__Your task__:
Scan the entries for the word "Corsa" and return every line that has it.

====== Dataset excerpts ======

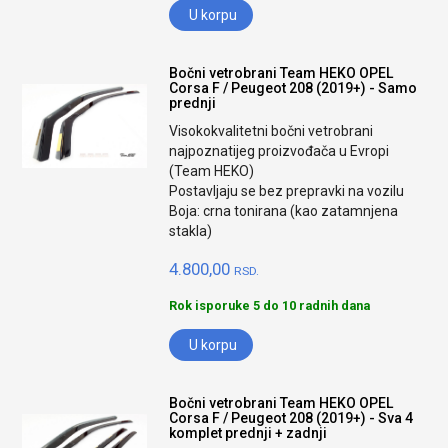
U korpu
Bočni vetrobrani Team HEKO OPEL
Corsa F / Peugeot 208 (2019+) - Samo
prednji
Visokokvalitetni bočni vetrobrani
najpoznatijeg proizvođača u Evropi
(Team HEKO)
Postavljaju se bez prepravki na vozilu
Boja: crna tonirana (kao zatamnjena
stakla)
4.800,00
RSD.
Rok isporuke 5 do 10 radnih dana
U korpu
Bočni vetrobrani Team HEKO OPEL
Corsa F / Peugeot 208 (2019+) - Sva 4
komplet prednji + zadnji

======

__Answer for the task__:
Corsa F / Peugeot 208 (2019+) - Samo
Corsa F / Peugeot 208 (2019+) - Sva 4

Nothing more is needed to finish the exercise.